| WHAT TO PRODUCE |
Whenever a line in this data holds the word "кусты", report that line in full.

**** MATERIAL FOR THIS EXERCISE

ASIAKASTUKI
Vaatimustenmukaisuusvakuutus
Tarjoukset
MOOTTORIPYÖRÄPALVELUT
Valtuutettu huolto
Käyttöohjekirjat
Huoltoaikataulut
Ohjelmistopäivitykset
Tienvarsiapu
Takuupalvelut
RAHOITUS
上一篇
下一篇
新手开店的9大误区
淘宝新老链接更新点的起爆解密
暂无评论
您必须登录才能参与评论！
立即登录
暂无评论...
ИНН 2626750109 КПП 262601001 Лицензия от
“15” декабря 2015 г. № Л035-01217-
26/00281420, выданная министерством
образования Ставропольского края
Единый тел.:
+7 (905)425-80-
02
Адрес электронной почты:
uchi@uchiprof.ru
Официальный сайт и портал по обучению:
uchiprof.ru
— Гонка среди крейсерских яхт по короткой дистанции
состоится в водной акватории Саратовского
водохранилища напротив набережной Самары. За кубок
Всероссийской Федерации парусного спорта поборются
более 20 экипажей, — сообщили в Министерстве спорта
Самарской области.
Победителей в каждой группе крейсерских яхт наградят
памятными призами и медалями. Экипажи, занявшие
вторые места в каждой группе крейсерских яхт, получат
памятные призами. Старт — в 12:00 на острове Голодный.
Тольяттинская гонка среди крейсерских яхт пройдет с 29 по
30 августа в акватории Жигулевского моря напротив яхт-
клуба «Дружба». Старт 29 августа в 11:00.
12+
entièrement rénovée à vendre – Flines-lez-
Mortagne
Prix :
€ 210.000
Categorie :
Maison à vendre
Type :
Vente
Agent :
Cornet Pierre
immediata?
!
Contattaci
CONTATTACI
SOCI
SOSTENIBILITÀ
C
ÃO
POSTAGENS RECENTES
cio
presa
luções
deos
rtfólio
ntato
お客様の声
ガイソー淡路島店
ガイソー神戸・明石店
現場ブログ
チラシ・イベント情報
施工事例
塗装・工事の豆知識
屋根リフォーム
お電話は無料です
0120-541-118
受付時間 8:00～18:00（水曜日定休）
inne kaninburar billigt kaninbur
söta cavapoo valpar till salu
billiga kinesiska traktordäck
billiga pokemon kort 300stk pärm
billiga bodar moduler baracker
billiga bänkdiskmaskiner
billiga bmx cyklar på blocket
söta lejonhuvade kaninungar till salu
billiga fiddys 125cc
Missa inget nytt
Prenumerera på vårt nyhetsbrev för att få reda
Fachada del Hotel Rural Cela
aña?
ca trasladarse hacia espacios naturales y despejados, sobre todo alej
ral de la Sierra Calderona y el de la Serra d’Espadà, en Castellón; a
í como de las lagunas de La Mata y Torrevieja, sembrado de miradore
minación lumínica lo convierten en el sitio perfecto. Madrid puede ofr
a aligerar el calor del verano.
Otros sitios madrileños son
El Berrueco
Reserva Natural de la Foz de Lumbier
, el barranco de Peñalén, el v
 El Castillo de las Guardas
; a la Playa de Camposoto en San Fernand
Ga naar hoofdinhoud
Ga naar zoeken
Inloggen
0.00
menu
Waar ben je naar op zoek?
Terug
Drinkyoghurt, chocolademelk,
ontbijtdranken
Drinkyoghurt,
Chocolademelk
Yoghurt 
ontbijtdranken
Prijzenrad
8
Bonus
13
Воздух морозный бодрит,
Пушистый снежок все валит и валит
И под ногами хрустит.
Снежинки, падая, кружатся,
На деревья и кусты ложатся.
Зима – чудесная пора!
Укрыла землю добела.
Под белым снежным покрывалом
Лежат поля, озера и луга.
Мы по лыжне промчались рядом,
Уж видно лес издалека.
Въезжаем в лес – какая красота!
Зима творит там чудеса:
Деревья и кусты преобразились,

********

| EXERCISE SOLUTION |
На деревья и кусты ложатся.
Деревья и кусты преобразились,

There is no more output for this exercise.